Bug #22013
closedArray#| deduplication via eql? breaks when total element count exceeds ~16
Description
Problem description¶
The documentation for Array#| states:
Returns the union of self and other_array; duplicates are removed; order is preserved; items are compared using
eql?
However, when the total number of elements across both arrays exceeds ~16, deduplication via eql? stops working and duplicates are included in the result.
Reproducible script¶
class Item
attr_reader :id, :pos
def initialize(id, pos:)
@id = id
@pos = pos
end
def inspect
"item-#{id}-#{pos}"
end
def eql?(other)
id == other.id
end
end
items1 = [Item.new(1, pos: 1)]
items2 = [Item.new(1, pos: 2)] # same id — should be treated as duplicate by eql?
puts (items1 | items2 ).inspect # 2 total elements
puts (items1 * 8 | items2 * 8 ).inspect # 16 total elements
puts (items1 * 15 | items2 * 1 ).inspect # 16 total elements
puts (items1 * 9 | items2 * 8 ).inspect # 17 total elements
Actual result¶
[item-1-1]
[item-1-1]
[item-1-1]
[item-1-1, item-1-2]
Expected result¶
All four lines should return [item-1-1], since eql? returns true for both items and the documentation makes no mention of any size-dependent behavior.
The last line incorrectly returns two elements.

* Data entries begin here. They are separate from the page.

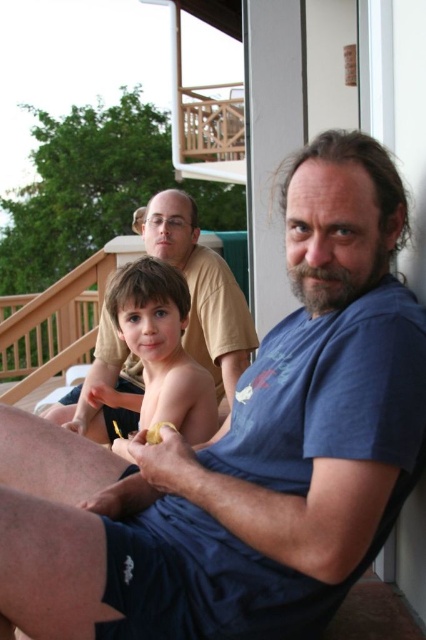 How distant is matte yellow shirt at upper center from smooth skin child at center?

13.57 inches

Is point (120, 417) positioned in front of point (161, 378)?

No, it is behind (161, 378).

In order to click on matte yellow shirt at upper center in this screenshot , I will do `click(203, 291)`. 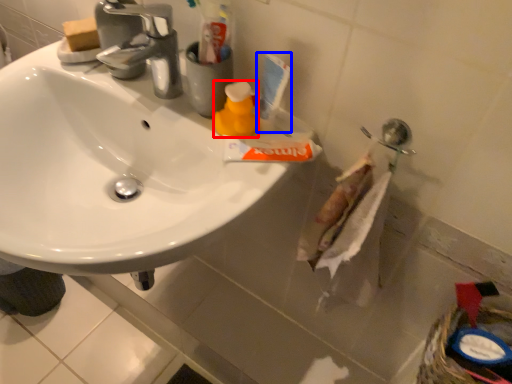 Question: Which point is closer to the camera, cleaning product (highlighted by a red box) or toiletry (highlighted by a blue box)?

Choices:
 (A) cleaning product
 (B) toiletry

Answer: (B) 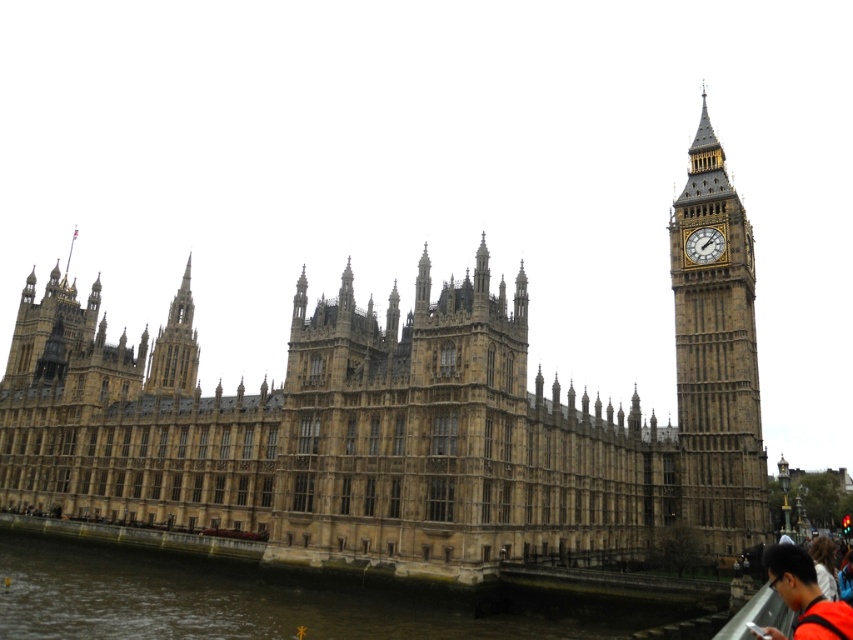 Question: Which object is positioned farthest from the gold metallic clock at right?

Choices:
 (A) golden stone spire at upper left
 (B) brown stone castle at center
 (C) brown water at lower left

Answer: (A)

Question: Which point is closer to the camera?

Choices:
 (A) brown water at lower left
 (B) orange fabric shirt at lower right
 (C) golden stone spire at upper left

Answer: (B)

Question: Can you confirm if brown stone castle at center is smaller than orange fabric shirt at lower right?

Choices:
 (A) no
 (B) yes

Answer: (A)

Question: Is golden stone spire at upper left above gold metallic clock at right?

Choices:
 (A) yes
 (B) no

Answer: (B)

Question: Among these objects, which one is farthest from the camera?

Choices:
 (A) brown stone castle at center
 (B) golden stone spire at upper left
 (C) gold metallic clock at right

Answer: (B)

Question: Does brown stone castle at center have a lesser width compared to gold metallic clock at right?

Choices:
 (A) no
 (B) yes

Answer: (A) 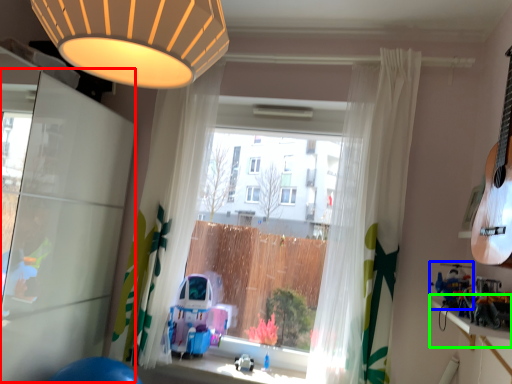 Question: Which object is the farthest from screen door (highlighted by a red box)? Choose among these: toy (highlighted by a blue box) or window sill (highlighted by a green box).

Choices:
 (A) toy
 (B) window sill

Answer: (B) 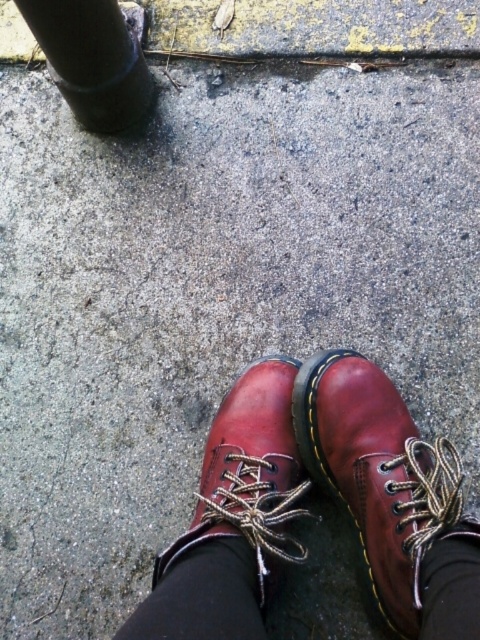 From the picture: You are a delivery robot with a 50 cm wide package that needs to be placed between the shiny leather boot at center and the black matte pole at upper left. Can the package fit in the space between them?

The distance between the shiny leather boot at center and the black matte pole at upper left is 71.53 centimeters. Since the package is 50 cm wide, it can fit in the space between them as 71.53 cm is greater than 50 cm.

You are a delivery robot that needs to pass between the shiny leather boot at center and the black matte pole at upper left. The robot is 0.5 meters tall. Can it pass through without hitting its top?

The shiny leather boot at center is taller than the black matte pole at upper left. Since the robot is 0.5 meters tall, it can pass under the shiny leather boot at center and the black matte pole at upper left as long as their heights are above 0.5 meters. However, since the exact heights aren

You are a shoemaker examining two items in a store window. You see a shiny brown leather shoe at center and a shiny leather boot at center. Which item has a bigger size?

The shiny brown leather shoe at center is larger in size than the shiny leather boot at center. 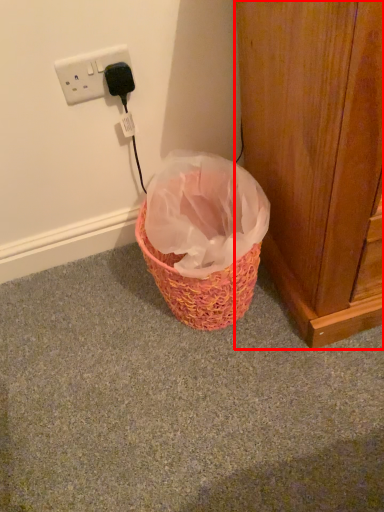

The only change is the total element count crossing ~16 — the objects and eql? implementation are identical.
Updated by byroot (Jean Boussier) 5 days ago
You are missing the corresponding hash method:
def hash
[self.class, id].hash
end
It is somewhat implied by the mention of #eql? (hash based equality) but the documentation could be more explicit of course.
There is also perhaps the question of whether the fast path that doesn't use a Hash for smaller arrays should call #hash too as to have a more consistent behavior.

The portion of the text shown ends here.